** About this task **
In the records below, find each line that holds "zabudované" and return it.
================
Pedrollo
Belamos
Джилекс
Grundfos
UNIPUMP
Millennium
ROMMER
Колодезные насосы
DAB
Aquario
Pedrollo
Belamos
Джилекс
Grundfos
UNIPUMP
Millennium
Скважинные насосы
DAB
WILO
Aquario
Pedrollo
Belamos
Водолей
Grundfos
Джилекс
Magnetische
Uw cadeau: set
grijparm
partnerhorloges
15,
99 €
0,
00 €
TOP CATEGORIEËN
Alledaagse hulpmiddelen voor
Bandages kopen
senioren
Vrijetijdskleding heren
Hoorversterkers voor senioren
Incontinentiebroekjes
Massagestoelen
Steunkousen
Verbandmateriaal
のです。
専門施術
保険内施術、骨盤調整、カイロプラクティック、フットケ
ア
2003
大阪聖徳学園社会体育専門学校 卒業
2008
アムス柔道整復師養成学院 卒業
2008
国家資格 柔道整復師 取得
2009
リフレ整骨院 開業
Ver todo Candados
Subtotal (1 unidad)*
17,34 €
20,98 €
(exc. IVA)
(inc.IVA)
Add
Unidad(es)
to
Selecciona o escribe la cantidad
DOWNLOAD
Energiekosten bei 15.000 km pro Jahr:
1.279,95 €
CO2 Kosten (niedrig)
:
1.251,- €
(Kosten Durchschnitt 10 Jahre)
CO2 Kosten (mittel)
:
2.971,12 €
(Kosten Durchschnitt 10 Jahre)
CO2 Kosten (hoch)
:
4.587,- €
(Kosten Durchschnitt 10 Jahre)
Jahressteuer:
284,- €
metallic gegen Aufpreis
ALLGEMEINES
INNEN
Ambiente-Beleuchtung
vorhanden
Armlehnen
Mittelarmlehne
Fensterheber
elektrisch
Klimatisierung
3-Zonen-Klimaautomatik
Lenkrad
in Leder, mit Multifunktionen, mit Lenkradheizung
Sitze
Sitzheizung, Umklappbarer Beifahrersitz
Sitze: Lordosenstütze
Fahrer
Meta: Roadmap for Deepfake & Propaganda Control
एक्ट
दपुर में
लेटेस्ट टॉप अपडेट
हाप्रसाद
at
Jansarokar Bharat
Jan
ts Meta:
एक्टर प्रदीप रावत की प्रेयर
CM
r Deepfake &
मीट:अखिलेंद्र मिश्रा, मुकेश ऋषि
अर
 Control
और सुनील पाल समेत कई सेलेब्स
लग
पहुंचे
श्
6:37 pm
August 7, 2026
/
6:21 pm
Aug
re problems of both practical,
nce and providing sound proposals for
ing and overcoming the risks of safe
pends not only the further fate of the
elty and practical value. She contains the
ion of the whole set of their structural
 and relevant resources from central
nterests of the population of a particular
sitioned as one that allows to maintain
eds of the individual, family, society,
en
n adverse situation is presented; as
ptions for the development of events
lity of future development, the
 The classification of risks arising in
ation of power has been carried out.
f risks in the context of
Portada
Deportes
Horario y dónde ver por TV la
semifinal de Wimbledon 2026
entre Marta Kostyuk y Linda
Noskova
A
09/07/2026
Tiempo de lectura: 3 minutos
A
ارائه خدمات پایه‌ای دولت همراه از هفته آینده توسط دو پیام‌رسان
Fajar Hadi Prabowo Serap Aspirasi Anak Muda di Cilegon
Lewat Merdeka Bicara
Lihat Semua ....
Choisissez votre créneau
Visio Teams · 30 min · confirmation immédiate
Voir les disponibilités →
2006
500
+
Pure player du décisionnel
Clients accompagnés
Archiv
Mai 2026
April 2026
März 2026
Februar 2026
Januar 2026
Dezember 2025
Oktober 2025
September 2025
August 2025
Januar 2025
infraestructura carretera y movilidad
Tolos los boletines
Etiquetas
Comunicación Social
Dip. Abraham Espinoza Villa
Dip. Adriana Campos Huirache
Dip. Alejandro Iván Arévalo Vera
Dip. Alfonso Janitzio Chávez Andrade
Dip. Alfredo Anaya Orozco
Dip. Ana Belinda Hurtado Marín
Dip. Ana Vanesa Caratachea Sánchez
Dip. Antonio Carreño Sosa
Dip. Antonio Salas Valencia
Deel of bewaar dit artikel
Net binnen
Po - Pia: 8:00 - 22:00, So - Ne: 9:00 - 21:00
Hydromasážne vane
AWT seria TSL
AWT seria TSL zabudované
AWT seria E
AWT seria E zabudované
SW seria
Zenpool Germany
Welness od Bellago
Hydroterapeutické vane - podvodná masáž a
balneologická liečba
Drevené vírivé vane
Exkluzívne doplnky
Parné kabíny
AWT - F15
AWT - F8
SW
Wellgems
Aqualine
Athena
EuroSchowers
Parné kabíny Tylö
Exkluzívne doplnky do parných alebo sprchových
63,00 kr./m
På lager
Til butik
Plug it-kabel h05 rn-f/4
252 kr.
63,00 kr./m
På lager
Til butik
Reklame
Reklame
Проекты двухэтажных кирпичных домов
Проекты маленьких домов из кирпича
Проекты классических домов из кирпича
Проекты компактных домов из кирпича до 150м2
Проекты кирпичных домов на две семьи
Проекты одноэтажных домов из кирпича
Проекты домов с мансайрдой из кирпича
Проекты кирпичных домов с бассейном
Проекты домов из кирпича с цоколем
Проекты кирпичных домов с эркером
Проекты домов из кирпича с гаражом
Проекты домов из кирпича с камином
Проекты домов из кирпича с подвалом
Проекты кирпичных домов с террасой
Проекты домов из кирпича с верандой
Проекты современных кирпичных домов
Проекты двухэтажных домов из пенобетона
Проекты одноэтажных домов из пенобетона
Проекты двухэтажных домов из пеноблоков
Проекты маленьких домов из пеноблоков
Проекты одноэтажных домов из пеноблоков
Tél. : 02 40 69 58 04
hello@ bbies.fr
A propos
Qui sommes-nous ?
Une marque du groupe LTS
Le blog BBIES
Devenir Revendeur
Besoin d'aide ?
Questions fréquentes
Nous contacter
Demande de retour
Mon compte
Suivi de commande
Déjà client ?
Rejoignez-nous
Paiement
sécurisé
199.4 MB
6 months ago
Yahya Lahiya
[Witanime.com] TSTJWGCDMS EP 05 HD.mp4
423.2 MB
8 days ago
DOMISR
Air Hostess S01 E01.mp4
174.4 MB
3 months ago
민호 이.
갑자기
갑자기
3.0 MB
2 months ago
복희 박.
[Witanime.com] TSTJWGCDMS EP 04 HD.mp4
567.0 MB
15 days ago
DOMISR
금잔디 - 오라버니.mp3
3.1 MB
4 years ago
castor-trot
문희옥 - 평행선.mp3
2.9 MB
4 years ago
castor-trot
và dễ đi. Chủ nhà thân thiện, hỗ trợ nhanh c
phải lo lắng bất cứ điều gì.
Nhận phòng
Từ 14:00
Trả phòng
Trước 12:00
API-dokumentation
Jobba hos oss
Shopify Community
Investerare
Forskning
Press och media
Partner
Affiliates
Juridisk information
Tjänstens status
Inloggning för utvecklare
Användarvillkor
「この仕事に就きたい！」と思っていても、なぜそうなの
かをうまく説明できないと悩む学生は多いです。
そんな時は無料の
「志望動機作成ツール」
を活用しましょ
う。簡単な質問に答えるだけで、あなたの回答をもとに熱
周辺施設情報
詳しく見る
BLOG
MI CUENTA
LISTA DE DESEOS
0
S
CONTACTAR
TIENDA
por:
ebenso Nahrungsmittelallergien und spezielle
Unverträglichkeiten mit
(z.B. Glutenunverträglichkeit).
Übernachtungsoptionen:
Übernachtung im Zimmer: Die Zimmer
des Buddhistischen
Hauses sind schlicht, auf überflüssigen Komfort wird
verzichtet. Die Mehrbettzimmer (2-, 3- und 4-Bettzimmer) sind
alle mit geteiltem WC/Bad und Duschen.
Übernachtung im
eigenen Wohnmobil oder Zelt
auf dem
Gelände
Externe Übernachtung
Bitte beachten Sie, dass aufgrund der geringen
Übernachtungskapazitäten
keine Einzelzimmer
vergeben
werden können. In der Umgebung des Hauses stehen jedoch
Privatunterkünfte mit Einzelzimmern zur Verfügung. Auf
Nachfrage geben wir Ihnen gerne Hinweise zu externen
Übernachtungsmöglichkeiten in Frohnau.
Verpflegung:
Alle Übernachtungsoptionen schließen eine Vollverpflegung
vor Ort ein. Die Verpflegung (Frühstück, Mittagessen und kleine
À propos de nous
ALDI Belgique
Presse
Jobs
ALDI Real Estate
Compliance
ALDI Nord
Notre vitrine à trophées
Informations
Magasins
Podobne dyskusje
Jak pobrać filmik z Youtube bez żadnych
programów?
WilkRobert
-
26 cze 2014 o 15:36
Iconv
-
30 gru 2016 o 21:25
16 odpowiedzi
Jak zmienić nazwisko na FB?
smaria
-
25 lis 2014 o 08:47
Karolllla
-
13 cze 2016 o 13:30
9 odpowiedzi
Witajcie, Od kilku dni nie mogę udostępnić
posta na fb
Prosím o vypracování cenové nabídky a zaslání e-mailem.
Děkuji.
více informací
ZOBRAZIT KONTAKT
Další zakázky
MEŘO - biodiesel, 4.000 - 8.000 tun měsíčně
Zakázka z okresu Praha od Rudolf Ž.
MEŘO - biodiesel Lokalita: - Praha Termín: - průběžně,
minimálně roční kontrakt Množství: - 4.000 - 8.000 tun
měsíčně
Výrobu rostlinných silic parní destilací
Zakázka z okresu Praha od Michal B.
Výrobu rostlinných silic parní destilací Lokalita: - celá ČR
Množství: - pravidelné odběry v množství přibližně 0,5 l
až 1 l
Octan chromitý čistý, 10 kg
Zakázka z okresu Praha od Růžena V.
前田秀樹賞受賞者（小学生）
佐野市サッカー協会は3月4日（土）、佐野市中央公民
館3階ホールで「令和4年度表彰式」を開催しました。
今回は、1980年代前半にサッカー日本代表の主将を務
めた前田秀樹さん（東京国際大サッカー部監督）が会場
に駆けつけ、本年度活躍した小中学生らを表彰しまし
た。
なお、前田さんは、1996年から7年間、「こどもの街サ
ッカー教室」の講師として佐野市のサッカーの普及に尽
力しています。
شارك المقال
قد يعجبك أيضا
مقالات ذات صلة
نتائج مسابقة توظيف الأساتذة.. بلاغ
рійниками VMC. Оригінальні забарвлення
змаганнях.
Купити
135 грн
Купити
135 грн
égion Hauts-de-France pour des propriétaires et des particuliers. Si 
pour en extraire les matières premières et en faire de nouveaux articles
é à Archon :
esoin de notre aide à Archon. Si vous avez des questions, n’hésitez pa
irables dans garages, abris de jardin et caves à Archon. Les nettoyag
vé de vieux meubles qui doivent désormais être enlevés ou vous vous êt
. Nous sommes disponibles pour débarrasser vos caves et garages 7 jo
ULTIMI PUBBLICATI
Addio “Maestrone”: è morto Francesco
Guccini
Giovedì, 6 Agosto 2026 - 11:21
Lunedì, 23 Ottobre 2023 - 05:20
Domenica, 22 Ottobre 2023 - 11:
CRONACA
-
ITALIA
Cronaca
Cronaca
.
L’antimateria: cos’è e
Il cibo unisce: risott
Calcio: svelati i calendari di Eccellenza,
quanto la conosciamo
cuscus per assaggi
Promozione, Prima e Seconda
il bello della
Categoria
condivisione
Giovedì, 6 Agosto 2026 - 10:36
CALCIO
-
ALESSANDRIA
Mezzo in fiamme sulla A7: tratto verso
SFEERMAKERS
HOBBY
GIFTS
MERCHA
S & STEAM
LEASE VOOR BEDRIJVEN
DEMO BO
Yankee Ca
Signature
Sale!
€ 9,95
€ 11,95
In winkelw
================
** Answer space **
AWT seria TSL zabudované
AWT seria E zabudované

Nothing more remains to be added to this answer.